Duckworth began her sunset ritual about three years ago, after hearing a dystopian plot about people forced to live underground 364 days a year, but released just one evening to watch the darkening sky. She decided not to take that daily display for granted. And though she may miss the occasional evening, as she did for an invitation to an evening concert, “I’ll only miss the sunset for beauty!”

“I come every night to watch the sunset. I come even when there’s no sun.”

Eleanor Duckworth

Duckworth taught at the Harvard Graduate School of Education for 31 years. She says proudly, “I have no children of my own but three of my students named their daughters after me.” Each year, she assigned her students to watch the moon. The takeaway lesson was, for one student, frustrating at first. But soon she came to embrace (and teach) ambiguity in her own classroom.

“No matter how well I think I know something, further study will reveal new possibilities … Students learn tenacity and sensitivity … and ultimately, they learn to not only manage but also embrace their frustration over not finding easy answers.”

Espress yourself

Florian Engert bought the beautiful red Italian espresso machine near his office in the biolabs along with the Foosball table when he made tenure several years ago. Thus began a daily ritual of drinking espressos around the gleaming machine. A large drawer nearby is filled with pounds of George Howell coffee. “Intense battles resulting in political factions over what type of coffee to buy have ensued,” says Engert.
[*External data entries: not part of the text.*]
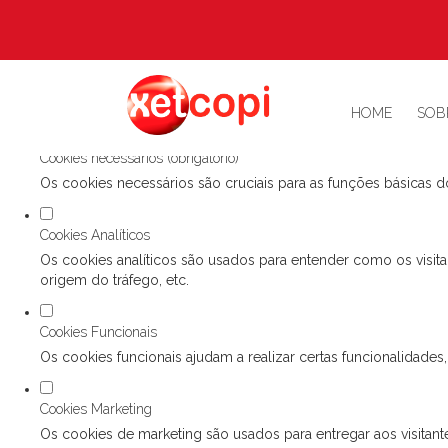
Defina as suas preferências de cookies p
Este website utiliza cookies estritamente necessários, analíticos e f
Consulte a nossa
política de privacidade e de Cookies
.
HOME
SOB
Cookies necessários (obrigatório)
Os cookies necessários são cruciais para as funções básicas do
Cookies Analíticos
Os cookies analíticos são usados para entender como os visita
origem do tráfego, etc.
Cookies Funcionais
Os cookies funcionais ajudam a realizar certas funcionalidade
Cookies Marketing
Os cookies de marketing são usados para entregar aos visitante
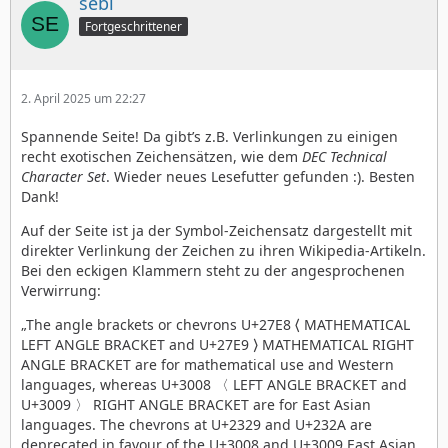
sebi
Fortgeschrittener
2. April 2025 um 22:27
Spannende Seite! Da gibt’s z.B. Verlinkungen zu einigen
recht exotischen Zeichensätzen, wie dem
DEC Technical
Character Set
. Wieder neues Lesefutter gefunden :). Besten
Dank!
Auf der Seite ist ja der Symbol-Zeichensatz dargestellt mit
direkter Verlinkung der Zeichen zu ihren Wikipedia-Artikeln.
Bei den eckigen Klammern steht zu der angesprochenen
Verwirrung:
„The angle brackets or chevrons U+27E8 ⟨ MATHEMATICAL
LEFT ANGLE BRACKET and U+27E9 ⟩ MATHEMATICAL RIGHT
ANGLE BRACKET are for mathematical use and Western
languages, whereas U+3008 〈 LEFT ANGLE BRACKET and
U+3009 〉 RIGHT ANGLE BRACKET are for East Asian
languages. The chevrons at U+2329 and U+232A are
deprecated in favour of the U+3008 and U+3009 East Asian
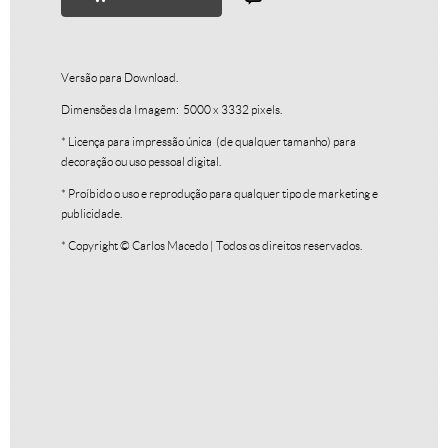
Versão para Download.
Dimensões da Imagem: 5000 x 3332 pixels.
* Licença para impressão única (de qualquer tamanho) para
decoração ou uso pessoal digital.
Textura III
R$
250,00
* Proíbido o uso e reprodução para qualquer tipo de marketing e
publicidade.
R$
25,00
* Copyright © Carlos Macedo | Todos os direitos reservados.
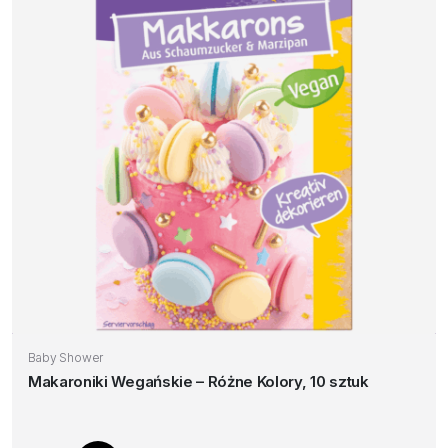
Baby Shower
Makaroniki Wegańskie – Różne Kolory, 10 sztuk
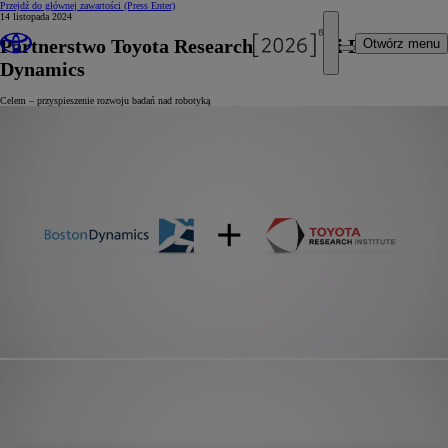
Przejdź do głównej zawartości
(Press Enter)
14 listopada 2024
Partnerstwo Toyota Research Institute i Boston
Otwórz menu
Dynamics
Celem – przyspieszenie rozwoju badań nad robotyką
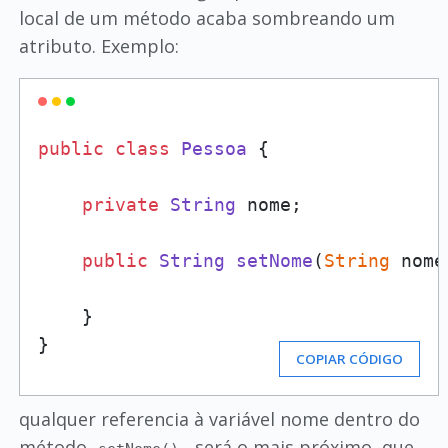
local de um método acaba sombreando um
atributo. Exemplo:
public
class
Pessoa
 {

private
String
 nome;

public
String
setNome
(
String
 nome
    }

}
COPIAR CÓDIGO
qualquer referencia à variável nome dentro do
método
, será o mais próximo, que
On a recent weekday morning, several postdocs, Ph.D. students, and undergrads filter into the kitchen, many pulling then sipping espresso. The Foosball table is largely unused because the competitions were “loud and disruptive.”

During the pandemic a different ritual was to meet on Zoom at 5 p.m. each day and hold a plank. Alex Chen, a Ph.D. student, is considered the champion, having planked continuously for 15 minutes on one call. “I can barely do one minute, now,” quips Chen. Another department ritual, currently scaled back to one day a week, is running the stadium steps. During the pandemic the stadium was locked, so the runners scaled the Widener Library steps instead.
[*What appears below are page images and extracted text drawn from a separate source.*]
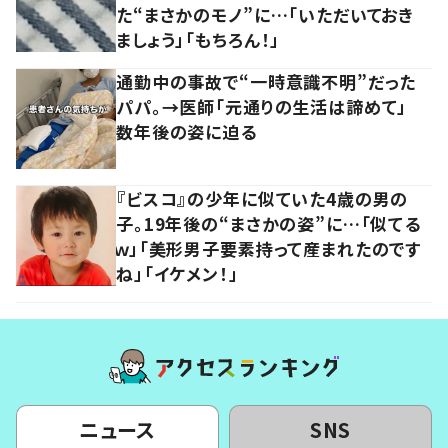
た“まさかのモノ”に…「いただいておき
ましょう」「もちろん！」
通勤中の事故で“一時意識不明”だった
パパ。→医師「元通りの生活は諦めて」
数年後の姿に迫る
『ビスコ』の少年に似ていた4歳の男の
子。19年後の“まさかの姿”に…「似てる
ｗ」「美形男子要素持って産まれたのです
ね」「イケメン！」
ニュース
SNS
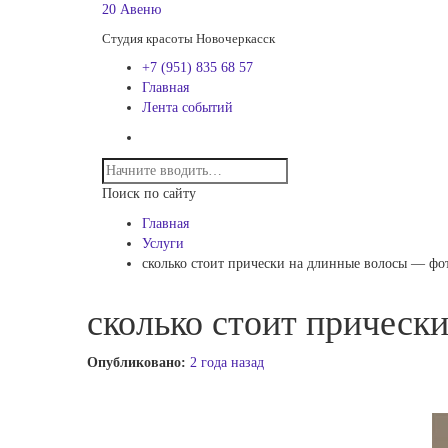
20 Авеню
Студия красоты Новочеркасск
+7 (951) 835 68 57
Главная
Лента событий
Поиск по сайту
Главная
Услуги
сколько стоит прически на длинные волосы — фо
сколько стоит прическ
Опубликовано:
2 года назад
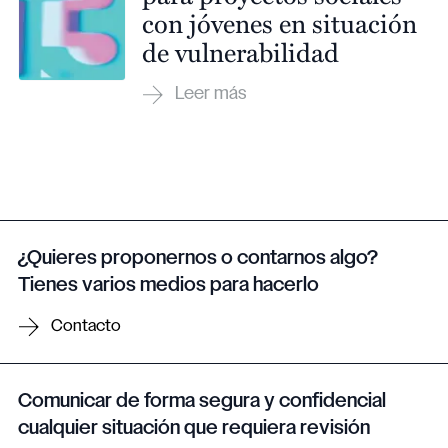
con jóvenes en situación
de vulnerabilidad
¿Quieres proponernos o contarnos algo?
Tienes varios medios para hacerlo
Contacto
Comunicar de forma segura y confidencial
cualquier situación que requiera revisión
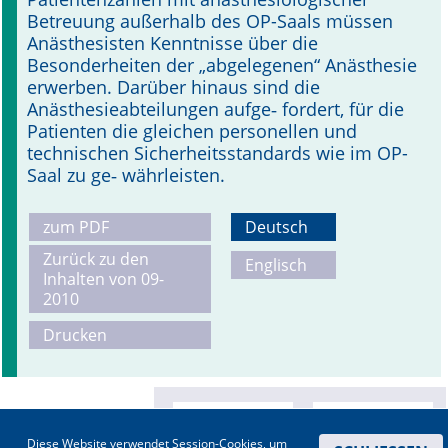
Betreuung außerhalb des OP-Saals müssen
Anästhesisten Kenntnisse über die
Besonderheiten der „abgelegenen“ Anästhesie
erwerben. Darüber hinaus sind die
Anästhesieabteilungen aufge‑ fordert, für die
Patienten die gleichen personellen und
technischen Sicherheitsstandards wie im OP-
Saal zu ge‑ währleisten.
zum PDF
Deutsch
Zurück zu den
Englisch
Inhalten von 09-
2010
Drucken
Diese Website verwendet Session-Cookies, um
While some department rituals have waned, the daily espresso breaks abide. Engert says he starts each day at Simon’s Coffee on Mass. Ave. with his wife and two children. He estimates that in all, he drinks five espressos a day. “It’s not about the caffeine,” he says, “it’s about the ritual.”

A sport for the season

Kevin McGrath.

A love of rowing came naturally to Kevin McGrath: “Athletics as we know it today developed out of the world of ancient heroes,” says the Classics teacher and associate in the Department of South Asian Studies. Indeed, the ancient practice helped the Greeks explore the world as they knew it and kept them fit — in body and mind.

“Rowing is not simply a physical sport, it’s a mental sport. It’s like fencing, it’s very precise,” McGrath says of the practice he took up 25 years ago at the urging of Dan Boyne, Harvard’s director of recreational sculling.
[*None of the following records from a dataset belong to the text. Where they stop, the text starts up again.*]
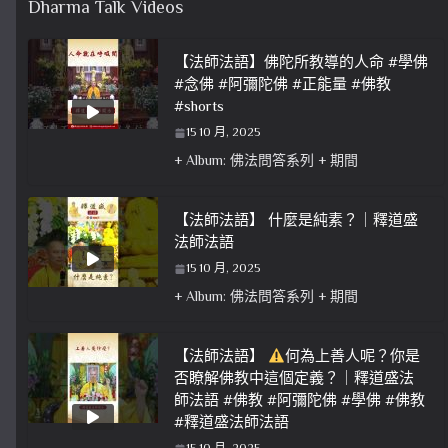
Dharma Talk Videos
【法師法語】佛陀所教導的人命 #學佛
#念佛 #阿彌陀佛 #正能量 #佛教
#shorts
15 10 月, 2025
+ Album: 佛法問答系列 + 期間
【法師法語】 什麼是純素？｜釋道盛
法師法語
15 10 月, 2025
+ Album: 佛法問答系列 + 期間
【法師法語】
何為上善人呢？你是
否瞭解佛教中這個定義？｜釋道盛法
師法語 #佛教 #阿彌陀佛 #學佛 #佛教
#釋道盛法師法語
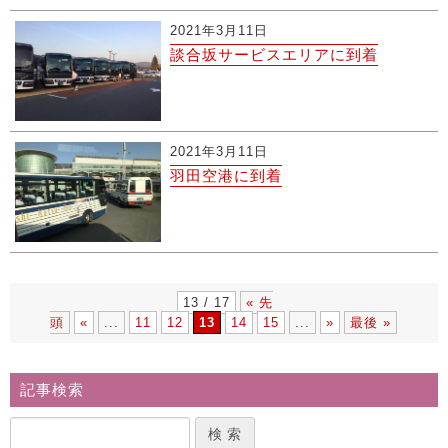
2021年3月11日
談合坂サービスエリアに到着
2021年3月11日
羽田空港に到着
13 / 17
« 先
頭
«
...
11
12
13
14
15
...
»
最後 »
記事検索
“It’s a profound experience, also, being on the water, which is constantly changing,” McGrath says. “And all the weird things on the banks of the river which are not perceptible to people on the banks. Lovers like to meet on the riverbanks, which you can see from the river, but you don’t see from the shore. There’s something transcendental out there. It’s a different world physically, emotionally, and mentally,  and it’s a highly attuned world if you’re watching the water, the waves, being aware of the wind, of the season, of the temperature.”

Before the pandemic struck, McGrath was one of a group of 15 rowers who would see each other every morning at Weld Boathouse. They’d joke that if the boathouse seceded from Harvard, they’d have enough faculty to establish their own liberal arts college. With Weld now under construction, the group has been whittled down to just two. McGrath said he misses the friendships, conversations, and competitions. “If you’re rowing with friends for decades and talking with them, that’s a profound accumulation of friendship.”

McGrath credits his rest-of-the-day focus to rowing. He doesn’t sleep much and rises at 3:30 a.m., a habit his father passed down. He says daily river rows gives him mental energy to carry on at his pace. “Rowing out of Weld-Newell is one of the jewels of my life.”